Positions vécues : déjouer la domination masculine

La domination masculine est un système qui consiste en caractéristiques tenaces. Il s’agit de l’appropriation, l’exploitation, et l’oppression du travail des femmes, de leur corps, de leur temps et de leur espace. La domination masculine perpétue l’essentialisme, c’est à dire l’attribution des traits immuables aux hommes et aux femmes. La domination masculine a permis l’établissement et le maintien du patriarcat, du sexisme et de la misogynie au fil des siècles. L’industrie du jeu vidéo n’échappe pas à la règle. Elle participe à la perpétuation des pratiques masculines du pouvoir au sein des studios de développement et dans le contenu des productions.

Domination Masculine et Jeu Vidéo

Selon l’étude en 2017 de l’International Game Developers Association sur les représentations dans l’industrie du jeu vidéo, 74% des sondés travaillant dans l’industrie sont des hommes. Cette hégémonie résulte à un monopole en terme de représentation et d’expériences de jeu. Difficile aujourd’hui de trouver un jeu vidéo où l’on n’incarne pas un homme blanc hétérosexuel qui doit user de violence afin d’atteindre son but, bien souvent dans des contextes militaires. Le documentaire de Game Spectrum aborde les causes et les conséquences du monopole de la masculinité blanche sur le jeu vidéo.

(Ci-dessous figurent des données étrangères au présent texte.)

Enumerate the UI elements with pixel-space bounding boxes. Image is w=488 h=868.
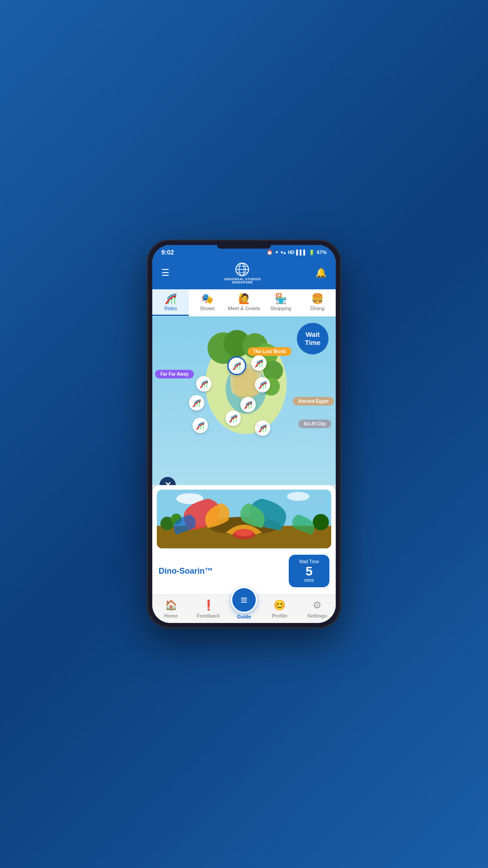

Dès les années 80, et malgré cette majorité masculine blanche, beaucoup d’auteurices, blanches, non blanc.hes. et/ou issu.es de la communité LGBTQIA+ investissent le jeu vidéo, et notamment le jeu vidéo indépendant, de leurs expériences personnelles. Iels racontent des histoires au sujet de leurs places dans le monde, à travers leurs points de vue, parfois inspirées de leur propre vécu. 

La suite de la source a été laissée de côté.